While, he says, that doesn’t mean he’s about to start praying before an icon of Mary, it does give him a respect for those who do—and he’s not about to tell anyone to stop if it’s something that’s been blessing their lives.
He also addresses my doubts about whether the apocryphal nature of some saints’ lives should cast doubt on the rest. For example, he’s not sure he can literally believe the story that St. George, for whom his parish is named, actually slew a dragon. But even if the story is a way of describing some human tyrant who was terrorizing the region’s women, or some other fictionalized legend about a real person, it has something to tell Christians about living the Christian life, he says. Even when Christians ask for prayers from a saint whose actual life is the subject of historical doubt—St. Christopher, for example—Enriquez believes God hears the sincerity of their prayer, whether or not Christopher is there to pass it on.

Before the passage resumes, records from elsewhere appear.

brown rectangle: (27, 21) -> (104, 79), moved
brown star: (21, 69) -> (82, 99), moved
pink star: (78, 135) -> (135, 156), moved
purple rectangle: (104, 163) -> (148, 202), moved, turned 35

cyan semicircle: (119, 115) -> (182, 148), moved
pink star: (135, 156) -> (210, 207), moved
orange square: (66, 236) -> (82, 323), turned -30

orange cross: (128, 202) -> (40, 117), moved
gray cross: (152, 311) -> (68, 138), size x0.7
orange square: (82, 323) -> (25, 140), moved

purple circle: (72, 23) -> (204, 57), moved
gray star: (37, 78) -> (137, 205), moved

He concludes that traditions like the veneration of saints shouldn’t be held to be as essential to Christianity as the gospels or the Epistles of Paul, which are non-negotiable. With my upbringing’s focus on the authority of Scripture to determine what is and isn’t true, I still found this concept challenging. So I asked each of my sources how people were supposed to trust that the canonized saints were reliable if some who made the list might not even have been real. Each one gave me a variation on the same answer: that while tradition is fallible—it’s not meant to carry the same authority as Scripture—Christians can put it to use by trusting in what must be true, grappling with what may be true and trusting God to set them straight if they stumble.

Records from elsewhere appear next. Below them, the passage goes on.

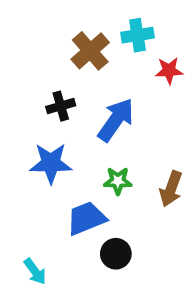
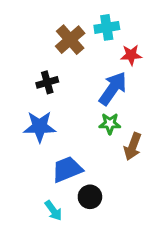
blue arrow: (116, 120) -> (113, 88), moved
green star: (118, 181) -> (110, 124), moved
cyan arrow: (35, 271) -> (53, 211), moved

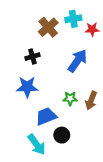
red star: (131, 55) -> (92, 29), moved
green star: (110, 124) -> (70, 98), moved
cyan arrow: (53, 211) -> (37, 145), size x1.5

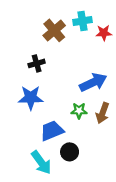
blue arrow: (77, 61) -> (93, 82), moved, turned 30

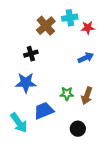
blue arrow: (93, 82) -> (86, 58), moved, size x0.7
black circle: (70, 152) -> (78, 129), moved
cyan arrow: (41, 163) -> (19, 123), moved

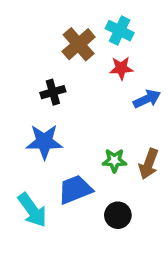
cyan cross: (70, 18) -> (120, 31), turned 35
red star: (88, 28) -> (121, 68), moved
black circle: (78, 129) -> (118, 215), moved

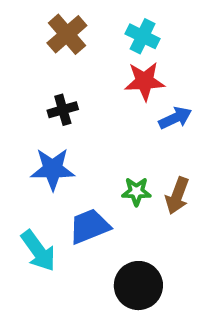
brown cross: (79, 44) -> (67, 34), moved
red star: (121, 68) -> (145, 81), size x1.4
black circle: (118, 215) -> (138, 286), moved, size x1.5

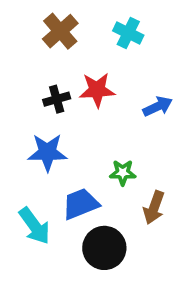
red star: (145, 81) -> (97, 90), moved
brown arrow: (177, 196) -> (154, 208), moved
black circle: (138, 286) -> (104, 248), moved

As Simonton puts it, a belief in saints might not be necessary to salvation, but that doesn’t mean the saints don’t add anything to the Christian life.
“Do you need it? Absolutely not … Do you need anything? No. You can eat sludge that’s been specially produced to give you all your protein. But why the hell would you want that? [Some Protestants say] ‘All I need is Jesus,’ and it’s like, okay, technically yes. But there’s all this other stuff and it’s all part of him as well.